The international legal regulation of outer space represents an ongoing challenge in terms of establishing and implementing frameworks that are appropriate means of global governance. Those of us who are concerned with the legal regulation of outer space have come to realize that there are myriad factors associated with this regime. These are both of a ‘law’ (hard and ‘soft’) nature, as well as stemming from a range of other non-legal areas such as history, technology, science, economics, sociology etc. Dealing with the traditional legal aspects, the United Nations Space Treaties and specific space-related General Assembly Resolutions undoubtedly form an important corpus of rules and guidelines which serve to fashion our conduct in the exploration and use of outer space. The fundamental principles that these instruments set out represent important foundations upon which humankind’s endeavours in outer space have traditionally been based, at least in the public debate.

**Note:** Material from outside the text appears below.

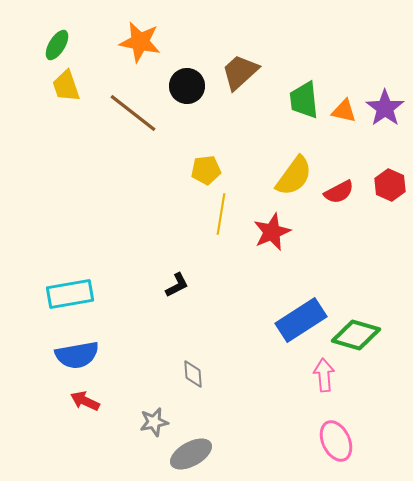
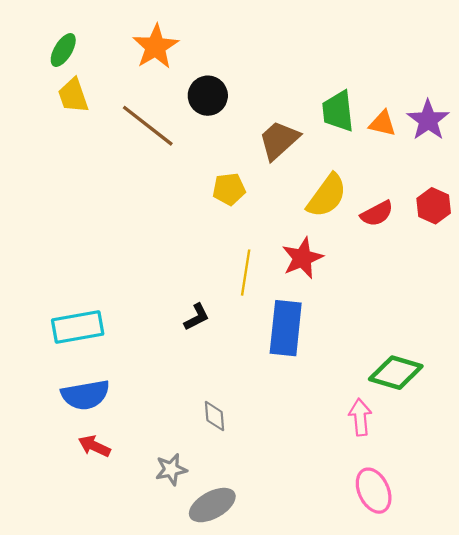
orange star: (140, 42) -> (156, 47), turned 30
brown trapezoid: (240, 72) -> (279, 140), moved
yellow line: (221, 214) -> (246, 273), moved
blue rectangle: (301, 320) -> (286, 328), moved, turned -51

They have also been largely successful in – thus far – steering us away from cataclysmic errors of judgment in the way that we have utilized outer space. However, it would be far too simplistic and plainly inaccurate to assume that the applicable

legal regime begins and ends with these instruments. Notwithstanding their importance, there is much more to consider. The wide ranging and ever increasing number of space activities clearly demonstrates that many issues impact on this legal regime, at the same time that the regime itself impacts on a broad facet of human interactions. In this sense, outer space asserts a far greater influence upon the directions taken by humankind than one might at first instance imagine – yes, the exploration and use of outer space has been designated as the ‘province of mankind’,1 but it is not only a place for us to venture to in order to explore and exploit, but is also a phenomena that has real impacts upon all on Earth every day of our lives.